On February 23, Dell announced Linux systems
for sale on its site. While they are definitely there, we defy you to find them from Dell's homepage. Though listed as being under "Small Business" (when you link there directly from the PR), clicking on Desktops or Notebooks from the Small Business page only gives you systems "Available with Windows Vista or Windows XP". A search for "Linux" while in the Home & Home Business part of the site turns up printers instead.
Dell is non-committal
about which Linux distro is will provide, saying it doesn't want to alienate any group of Linux aficionados. Seemingly contradictory to this statement, the Precision line products are currently all locked into RedHat, while the Notebooks and Optiplexes are all locked into FreeDOS.

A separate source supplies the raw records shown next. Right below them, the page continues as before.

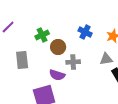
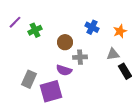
green cross: (42, 35) -> (35, 30), moved
gray rectangle: (22, 60) -> (29, 79), moved, turned 30

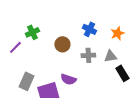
purple line: (15, 22) -> (15, 47), moved
gray cross: (80, 57) -> (88, 55), moved
purple semicircle: (64, 70) -> (68, 79), moved

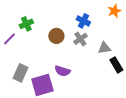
orange star: (117, 33) -> (114, 11), moved
gray cross: (88, 55) -> (80, 39), moved, turned -32

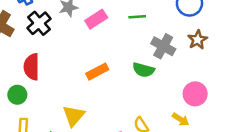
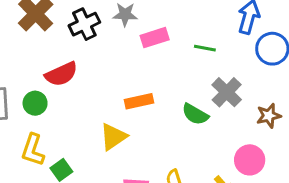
brown star: (198, 40) -> (269, 116), moved
red semicircle: (32, 67) -> (61, 74), turned -130
yellow triangle: (74, 116) -> (113, 137), moved

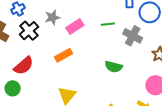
gray cross: (227, 92) -> (133, 36), moved
orange rectangle: (139, 101) -> (64, 55), moved

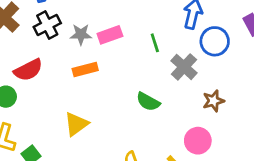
gray star: (52, 17) -> (81, 34), moved
green line: (108, 24) -> (155, 43), turned 64

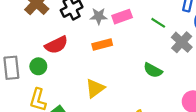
green line: (155, 43) -> (158, 23), turned -40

For images, view on front page
Information Week notes (in the above link) that Dell has sought "certification of its Optiplex desktops, Latitude notebooks, and Precision workstations for Novell's SUSE Linux Enterprise Desktop 10." It is similarly interesting to note that Novell is the company with which Microsoft has recently formed cozy relations
What does this all mean? Giving Dell the benefit of the doubt, it looks like they are genuinely taking steps to provide greater options to the consumer when it comes to operating systems. However, the position has not gone unnoticed by Microsoft, in which e-mails were circulating as early as 2002
suggesting the company "whack" Dell for its interest in open source. Is the Novell move an act of appeasement towards Redmond, or simply another distro that Dell is looking into? Time will tell.